### WORKING DATA

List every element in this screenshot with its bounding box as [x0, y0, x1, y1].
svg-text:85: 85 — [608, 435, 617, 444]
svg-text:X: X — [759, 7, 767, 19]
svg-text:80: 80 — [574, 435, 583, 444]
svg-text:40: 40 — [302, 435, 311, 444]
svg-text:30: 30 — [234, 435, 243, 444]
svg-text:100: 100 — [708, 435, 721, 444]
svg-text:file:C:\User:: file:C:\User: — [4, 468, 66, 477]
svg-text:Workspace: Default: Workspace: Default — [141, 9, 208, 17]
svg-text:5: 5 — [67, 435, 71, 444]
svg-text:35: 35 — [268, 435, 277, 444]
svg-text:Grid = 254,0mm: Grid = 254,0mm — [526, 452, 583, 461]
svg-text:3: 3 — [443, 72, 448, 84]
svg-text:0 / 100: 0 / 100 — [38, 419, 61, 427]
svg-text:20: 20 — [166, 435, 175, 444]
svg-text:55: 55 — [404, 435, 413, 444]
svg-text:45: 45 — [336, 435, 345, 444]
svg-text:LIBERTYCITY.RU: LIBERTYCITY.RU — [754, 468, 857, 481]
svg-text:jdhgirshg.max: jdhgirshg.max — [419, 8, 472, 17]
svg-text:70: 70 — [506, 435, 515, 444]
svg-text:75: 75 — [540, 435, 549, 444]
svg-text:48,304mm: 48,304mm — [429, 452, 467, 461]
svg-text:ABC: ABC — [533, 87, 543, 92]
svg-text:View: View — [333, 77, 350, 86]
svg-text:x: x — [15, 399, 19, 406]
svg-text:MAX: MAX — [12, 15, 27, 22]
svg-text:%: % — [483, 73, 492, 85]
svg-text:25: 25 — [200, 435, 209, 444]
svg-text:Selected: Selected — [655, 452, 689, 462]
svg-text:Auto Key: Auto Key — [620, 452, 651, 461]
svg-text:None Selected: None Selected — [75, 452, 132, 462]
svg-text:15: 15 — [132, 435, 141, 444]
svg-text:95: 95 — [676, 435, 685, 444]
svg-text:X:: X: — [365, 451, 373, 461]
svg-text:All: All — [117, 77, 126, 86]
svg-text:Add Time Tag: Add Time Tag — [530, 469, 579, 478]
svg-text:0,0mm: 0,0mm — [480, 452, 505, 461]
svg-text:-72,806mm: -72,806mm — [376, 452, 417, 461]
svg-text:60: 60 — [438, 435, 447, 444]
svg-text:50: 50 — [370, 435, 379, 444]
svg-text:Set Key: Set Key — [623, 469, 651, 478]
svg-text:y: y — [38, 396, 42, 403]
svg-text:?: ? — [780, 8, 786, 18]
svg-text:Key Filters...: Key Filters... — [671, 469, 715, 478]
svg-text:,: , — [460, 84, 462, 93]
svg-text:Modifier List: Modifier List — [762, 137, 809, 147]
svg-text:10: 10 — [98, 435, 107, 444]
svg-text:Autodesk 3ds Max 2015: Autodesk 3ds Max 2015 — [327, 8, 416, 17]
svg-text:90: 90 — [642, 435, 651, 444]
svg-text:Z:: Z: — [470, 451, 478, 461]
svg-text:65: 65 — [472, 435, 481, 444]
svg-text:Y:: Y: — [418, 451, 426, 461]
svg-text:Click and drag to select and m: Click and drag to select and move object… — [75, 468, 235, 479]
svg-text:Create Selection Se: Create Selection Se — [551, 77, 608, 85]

######

> [EXERCISE GOAL]
Where a line of the entries above holds the word "Selected", return that line.

> [OUTPUT OF THE TASK]
svg-text:Selected: Selected — [655, 452, 689, 462]
svg-text:None Selected: None Selected — [75, 452, 132, 462]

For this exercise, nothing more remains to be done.